Of all the entries below, retype only the lines from the one with "Ansprechpartner und Kontakt" through the one with "Brasília Integrada", exactly as they appear.

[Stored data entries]
• • • • • • •
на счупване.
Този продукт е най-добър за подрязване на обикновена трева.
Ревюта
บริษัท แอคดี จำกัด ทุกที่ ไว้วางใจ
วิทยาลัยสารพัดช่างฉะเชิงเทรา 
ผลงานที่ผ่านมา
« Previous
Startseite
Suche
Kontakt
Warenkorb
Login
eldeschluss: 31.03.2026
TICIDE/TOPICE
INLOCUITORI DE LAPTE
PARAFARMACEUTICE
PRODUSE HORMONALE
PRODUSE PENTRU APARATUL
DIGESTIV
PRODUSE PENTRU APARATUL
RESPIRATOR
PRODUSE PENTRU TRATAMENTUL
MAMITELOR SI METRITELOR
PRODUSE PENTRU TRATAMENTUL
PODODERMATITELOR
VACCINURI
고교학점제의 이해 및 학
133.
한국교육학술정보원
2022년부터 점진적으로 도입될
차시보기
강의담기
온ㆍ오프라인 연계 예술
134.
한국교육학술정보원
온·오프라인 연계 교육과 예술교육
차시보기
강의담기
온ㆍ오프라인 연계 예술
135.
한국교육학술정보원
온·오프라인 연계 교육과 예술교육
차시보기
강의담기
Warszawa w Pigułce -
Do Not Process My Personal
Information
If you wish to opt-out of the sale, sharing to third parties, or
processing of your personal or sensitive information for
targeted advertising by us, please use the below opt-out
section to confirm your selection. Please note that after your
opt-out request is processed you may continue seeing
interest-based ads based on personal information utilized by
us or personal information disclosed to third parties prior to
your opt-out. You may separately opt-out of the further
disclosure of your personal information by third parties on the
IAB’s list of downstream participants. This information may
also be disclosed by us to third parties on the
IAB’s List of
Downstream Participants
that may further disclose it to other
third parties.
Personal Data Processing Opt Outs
• • • • • • •
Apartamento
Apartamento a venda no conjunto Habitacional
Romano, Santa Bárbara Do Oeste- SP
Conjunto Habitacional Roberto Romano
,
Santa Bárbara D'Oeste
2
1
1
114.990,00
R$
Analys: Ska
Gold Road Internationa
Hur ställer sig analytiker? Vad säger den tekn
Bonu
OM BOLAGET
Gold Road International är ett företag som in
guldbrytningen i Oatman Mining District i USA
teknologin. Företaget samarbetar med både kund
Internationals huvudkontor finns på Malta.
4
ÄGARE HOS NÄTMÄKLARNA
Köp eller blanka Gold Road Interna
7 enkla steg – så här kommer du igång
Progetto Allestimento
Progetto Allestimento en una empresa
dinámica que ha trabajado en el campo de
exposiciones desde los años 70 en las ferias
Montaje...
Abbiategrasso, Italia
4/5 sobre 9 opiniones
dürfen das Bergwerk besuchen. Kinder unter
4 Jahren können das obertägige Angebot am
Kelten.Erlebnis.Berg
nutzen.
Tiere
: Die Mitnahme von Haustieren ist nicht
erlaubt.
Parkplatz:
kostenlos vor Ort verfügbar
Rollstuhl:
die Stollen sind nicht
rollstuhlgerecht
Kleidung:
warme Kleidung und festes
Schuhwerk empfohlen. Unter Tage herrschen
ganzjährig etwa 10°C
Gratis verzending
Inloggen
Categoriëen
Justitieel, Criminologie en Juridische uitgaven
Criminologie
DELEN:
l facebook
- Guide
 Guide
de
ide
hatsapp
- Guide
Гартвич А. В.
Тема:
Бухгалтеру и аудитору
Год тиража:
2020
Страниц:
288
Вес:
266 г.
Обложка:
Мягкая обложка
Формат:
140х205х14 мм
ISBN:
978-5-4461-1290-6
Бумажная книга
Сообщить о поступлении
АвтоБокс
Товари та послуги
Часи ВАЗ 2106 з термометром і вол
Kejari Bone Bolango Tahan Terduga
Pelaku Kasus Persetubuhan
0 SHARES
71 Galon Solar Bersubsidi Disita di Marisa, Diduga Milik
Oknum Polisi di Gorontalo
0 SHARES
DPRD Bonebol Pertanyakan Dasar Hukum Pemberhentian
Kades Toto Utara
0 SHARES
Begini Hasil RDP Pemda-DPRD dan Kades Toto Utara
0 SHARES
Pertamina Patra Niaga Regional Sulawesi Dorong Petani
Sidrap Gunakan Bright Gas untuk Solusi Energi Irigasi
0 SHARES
• • • • • • •
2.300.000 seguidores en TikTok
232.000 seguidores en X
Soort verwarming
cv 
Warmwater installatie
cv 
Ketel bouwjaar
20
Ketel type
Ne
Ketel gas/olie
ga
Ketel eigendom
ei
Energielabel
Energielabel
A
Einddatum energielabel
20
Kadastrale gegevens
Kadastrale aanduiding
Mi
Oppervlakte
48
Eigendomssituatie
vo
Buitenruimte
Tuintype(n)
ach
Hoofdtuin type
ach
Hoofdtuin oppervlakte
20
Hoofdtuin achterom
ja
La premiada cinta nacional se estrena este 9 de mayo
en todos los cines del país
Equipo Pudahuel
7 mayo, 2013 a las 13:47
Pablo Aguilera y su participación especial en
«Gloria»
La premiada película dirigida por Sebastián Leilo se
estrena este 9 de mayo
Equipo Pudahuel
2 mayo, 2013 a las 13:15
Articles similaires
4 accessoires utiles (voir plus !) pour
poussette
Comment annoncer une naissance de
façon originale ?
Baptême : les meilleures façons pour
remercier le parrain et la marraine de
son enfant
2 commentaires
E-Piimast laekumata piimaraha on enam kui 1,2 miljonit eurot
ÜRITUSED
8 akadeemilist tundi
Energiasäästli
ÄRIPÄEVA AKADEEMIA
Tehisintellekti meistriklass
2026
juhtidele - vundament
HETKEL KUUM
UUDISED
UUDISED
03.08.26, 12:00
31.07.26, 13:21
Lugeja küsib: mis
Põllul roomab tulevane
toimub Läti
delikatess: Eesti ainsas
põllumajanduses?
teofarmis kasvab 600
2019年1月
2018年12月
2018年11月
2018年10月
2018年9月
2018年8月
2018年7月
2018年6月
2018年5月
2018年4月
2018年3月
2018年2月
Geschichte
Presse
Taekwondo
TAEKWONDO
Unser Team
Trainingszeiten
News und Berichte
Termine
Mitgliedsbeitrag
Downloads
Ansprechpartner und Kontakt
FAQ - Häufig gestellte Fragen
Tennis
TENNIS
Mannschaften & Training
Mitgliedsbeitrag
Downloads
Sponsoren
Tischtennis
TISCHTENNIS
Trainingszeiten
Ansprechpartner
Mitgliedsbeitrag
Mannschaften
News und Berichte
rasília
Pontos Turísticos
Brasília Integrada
• • • • • • •
Solution to the problem
Ansprechpartner und Kontakt
FAQ - Häufig gestellte Fragen
Tennis
TENNIS
Mannschaften & Training
Mitgliedsbeitrag
Downloads
Sponsoren
Tischtennis
TISCHTENNIS
Trainingszeiten
Ansprechpartner
Mitgliedsbeitrag
Mannschaften
News und Berichte
rasília
Pontos Turísticos
Brasília Integrada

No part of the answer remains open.